====== DATASET ENTRIES
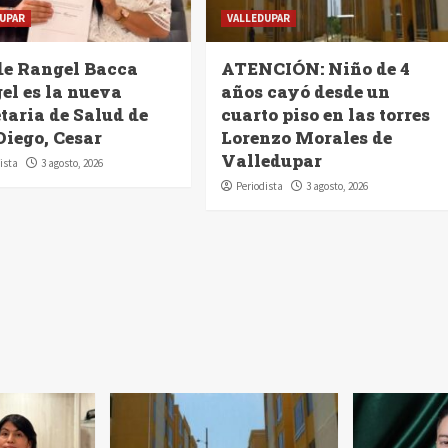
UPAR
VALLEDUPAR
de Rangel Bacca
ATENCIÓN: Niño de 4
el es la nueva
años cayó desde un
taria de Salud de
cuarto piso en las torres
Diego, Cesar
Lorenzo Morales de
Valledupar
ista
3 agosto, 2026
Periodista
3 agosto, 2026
============
**TASK REQUIREMENTS:**
Please restate word for word only the lines running from the line that contains "cuarto piso en las torres" to the final line of the listing above.

**TASK ANSWER:**
cuarto piso en las torres
Diego, Cesar
Lorenzo Morales de
Valledupar
ista
3 agosto, 2026
Periodista
3 agosto, 2026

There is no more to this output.